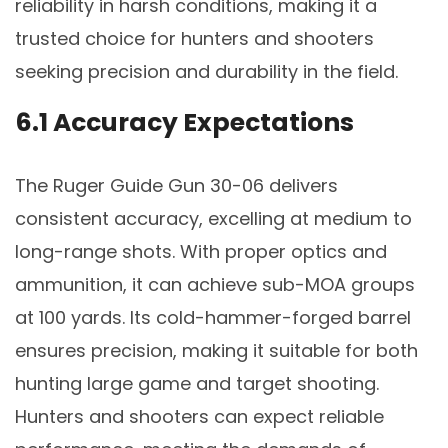
reliability in harsh conditions, making it a
trusted choice for hunters and shooters
seeking precision and durability in the field.
6.1 Accuracy Expectations
The Ruger Guide Gun 30-06 delivers
consistent accuracy, excelling at medium to
long-range shots. With proper optics and
ammunition, it can achieve sub-MOA groups
at 100 yards. Its cold-hammer-forged barrel
ensures precision, making it suitable for both
hunting large game and target shooting.
Hunters and shooters can expect reliable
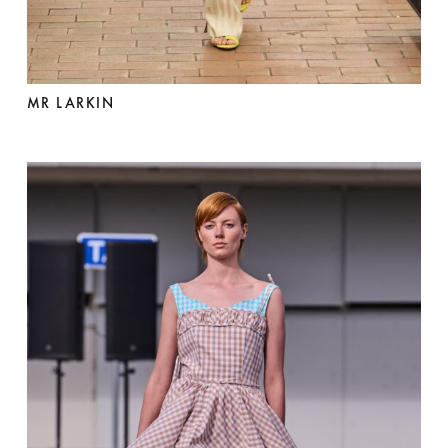
MR LARKIN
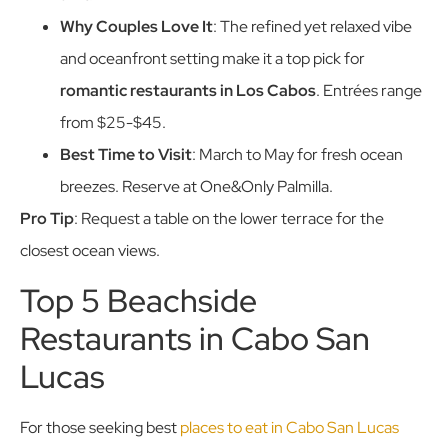
Why Couples Love It
: The refined yet relaxed vibe
and oceanfront setting make it a top pick for
romantic restaurants in Los Cabos
. Entrées range
from $25-$45.
Best Time to Visit
: March to May for fresh ocean
breezes. Reserve at One&Only Palmilla.
Pro Tip
: Request a table on the lower terrace for the
closest ocean views.
Top 5 Beachside
Restaurants in Cabo San
Lucas
For those seeking best
places to eat in Cabo San Lucas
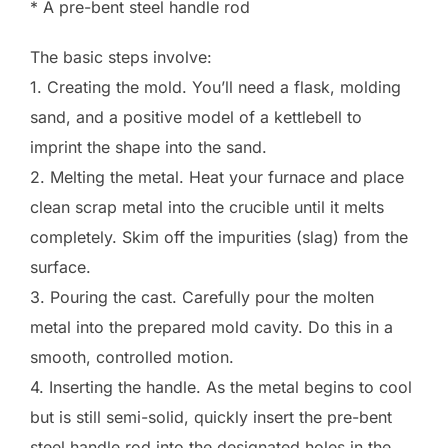
* A pre-bent steel handle rod
The basic steps involve:
1. Creating the mold. You’ll need a flask, molding
sand, and a positive model of a kettlebell to
imprint the shape into the sand.
2. Melting the metal. Heat your furnace and place
clean scrap metal into the crucible until it melts
completely. Skim off the impurities (slag) from the
surface.
3. Pouring the cast. Carefully pour the molten
metal into the prepared mold cavity. Do this in a
smooth, controlled motion.
4. Inserting the handle. As the metal begins to cool
but is still semi-solid, quickly insert the pre-bent
steel handle rod into the designated holes in the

[What the exercise asks] Retype the material in full, exactly as written, and exclude the pictures.

[Response box]
reliability in harsh conditions, making it a
trusted choice for hunters and shooters
seeking precision and durability in the field.
6.1 Accuracy Expectations
The Ruger Guide Gun 30-06 delivers
consistent accuracy, excelling at medium to
long-range shots. With proper optics and
ammunition, it can achieve sub-MOA groups
at 100 yards. Its cold-hammer-forged barrel
ensures precision, making it suitable for both
hunting large game and target shooting.
Hunters and shooters can expect reliable
MR LARKIN
Why Couples Love It
: The refined yet relaxed vibe
and oceanfront setting make it a top pick for
romantic restaurants in Los Cabos
. Entrées range
from $25-$45.
Best Time to Visit
: March to May for fresh ocean
breezes. Reserve at One&Only Palmilla.
Pro Tip
: Request a table on the lower terrace for the
closest ocean views.
Top 5 Beachside
Restaurants in Cabo San
Lucas
For those seeking best
places to eat in Cabo San Lucas
* A pre-bent steel handle rod
The basic steps involve:
1. Creating the mold. You’ll need a flask, molding
sand, and a positive model of a kettlebell to
imprint the shape into the sand.
2. Melting the metal. Heat your furnace and place
clean scrap metal into the crucible until it melts
completely. Skim off the impurities (slag) from the
surface.
3. Pouring the cast. Carefully pour the molten
metal into the prepared mold cavity. Do this in a
smooth, controlled motion.
4. Inserting the handle. As the metal begins to cool
but is still semi-solid, quickly insert the pre-bent
steel handle rod into the designated holes in the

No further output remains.